TYLER LOS-JONES
KNIT BY ROOTS AND WINGS, 2024
Around 450 million years ago, plants began their gradual journey out of the oceans and spread across the land. It would be another 300 million years before these early plants produced flowers and nutrient-rich pollen to invite animals to assist in their proliferation. During their long co-evolution with pollinating animals, flowering plants have developed a stunning array of tactics to encourage participation in their multi-species exchange.

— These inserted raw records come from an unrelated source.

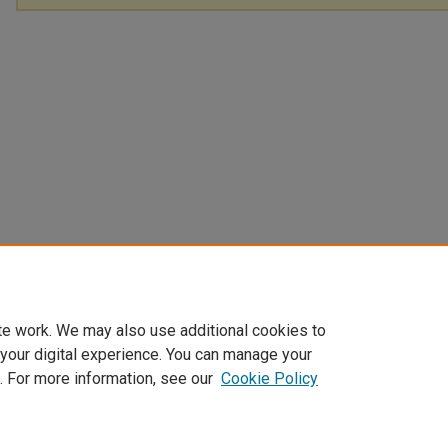
te work. We may also use additional cookies to
 your digital experience. You can manage your
. For more information, see our
Cookie Policy
Home
|
About
|
FAQ
|
My Account
|
Accessibility Statement
Privacy
Copyright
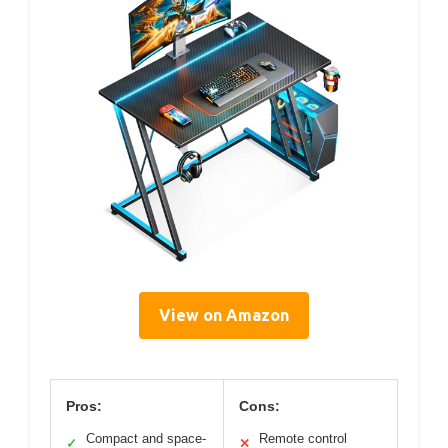
View on Amazon
Pros:
Cons:
Compact and space-
Remote control
✓
✕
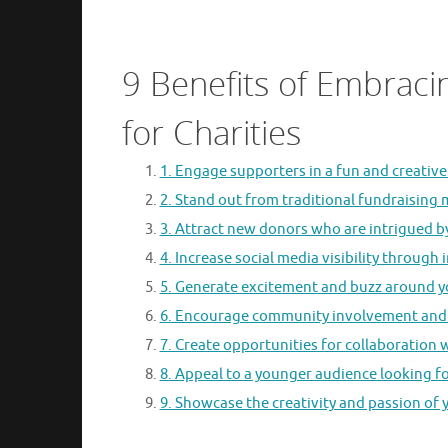
9 Benefits of Embraci
for Charities
1. Engage supporters in a fun and creative
2. Stand out from traditional fundraising
3. Attract new donors who are intrigued b
4. Increase social media visibility through
5. Generate excitement and buzz around yo
6. Encourage community involvement and 
7. Create opportunities for collaboration w
8. Appeal to a younger audience looking fo
9. Showcase the creativity and passion of 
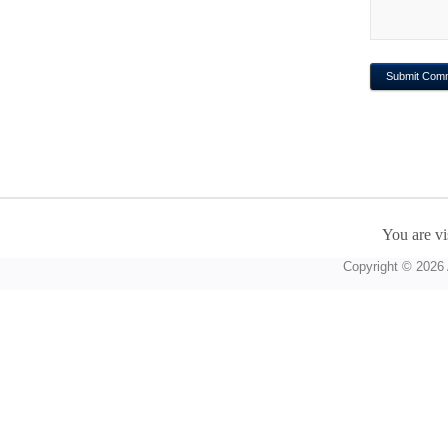
You are vi
Copyright © 2026 A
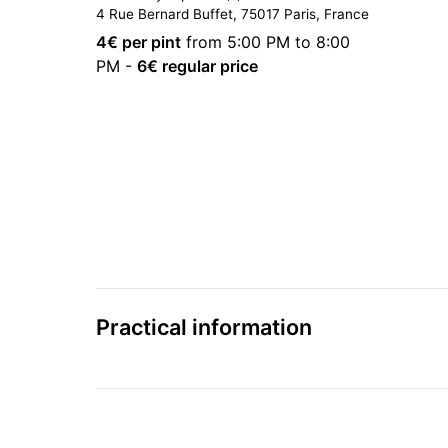
4 Rue Bernard Buffet, 75017 Paris, France
4
€ per pint
from 5:00 PM to 8:00
PM
-
6
€ regular price
Practical information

Los-Jones is fascinated by the ways plants use colour and pattern to invite animals (including humans) to look, investigate, and encounter them. Knit by roots and wings is an artwork which seeks to honour the aesthetic contributions of flowing plants and looks towards local wildflowers as examples of connection, generosity, and beauty that can nurture and sustain communities.
This work began in 2023 by documenting an abundant field of wildflowers near the artist’s home in the Rocky Mountains of Alberta. At the site of the original photograph, several species of plants were actively in bloom, including many regularly found in the Kelowna area, such as Casteleja, Sitka Valerian, Aster, and Arnica. Knit by roots and wings translates the petal patterns of these flowers into the knotted form of a net, where the original image is visible in the threads. This work incorporates the formal language of nets and knitting to represent the simultaneous qualities of entanglement and porosity found in multi-species communities. Los-Jones finds these structures compelling for many of the same reasons contemporary eco-critic and philosopher Timothy Morton describes his interests in the term “mesh” in his 2010 book The Ecological Thought:
“Mesh” can mean the holes in a network and threading between them. It suggests both hardness and delicacy. It has uses in biology, mathematics, and engineering and in weaving and computing - think stockings and graphic design, metals, and fabrics. It has antecedents in mask and mass, suggesting both density and deception. By extension, “mesh” can mean a complex situation or series of events in which a person is entangled; a concatenation of constraining or restricting forces or circumstances; a snare. (Morton 28)
— Tyler Los-Jones, 2024
Tyler Los-Jones produces objects and images from his home in the Rocky Mountains of Alberta. Entangling photographic and sculptural processes, his work complicates cultural expectations of environments. Prior to beginning his current body of work using images of Alpine wildflower fields as source material, Los-Jones’ practice reflected on several related subjects including lichen species who grow specifically on limestone in the Canadian Rockies, the ancient plants that now constitute coal deposits in southern British Columbia and Alberta; and the romanticized depictions of mountain vistas that are so integral to the tourism industry in his past home in Banff. Since graduating from the Alberta College of Art and Design (now Alberta University for the Arts) in 2007, Los-Jones’ work has been exhibited extensively across Canada and the United States. He has also had solo exhibitions at Banff Centre; Confederation Centre Art Gallery, Charlottetown; Southern Alberta Art Gallery, Lethbridge; Division Gallery, Toronto; and Norberg Hall Gallery, Calgary. He has been commissioned to produce large-scale public artworks for the Art Gallery of Alberta, Edmonton; Calgary Airport Marriot In-Terminal; and Walter Phillips Gallery, Banff Centre. Los-Jones is a recipient of the Lieutenant Governor of Alberta Emerging Artist Award (2016) and has received grants from the Alberta Foundation for the Arts and Canada Council for the Arts. His work is in the permanent collections of the Alberta Foundation for the Arts; the Government of Canada Department of Foreign Affairs; and the Walter Phillips Gallery, Banff Centre, as well as the TD Canada trust and the Royal Bank of Canada. He is represented by Norberg Hall, Calgary.
MATERIALS
Aluminum, nylon, concrete
DETAILS
Commissioned by PC Urban and Nicola Wealth Real Estate
LOCATION
9640 McCarthy Road, Kelowna, BC
This project is located on the traditional, ancestral, and unceded tm̓xʷúlaʔxʷ (land) of the syilx / Okanagan people who have resided here since time immemorial.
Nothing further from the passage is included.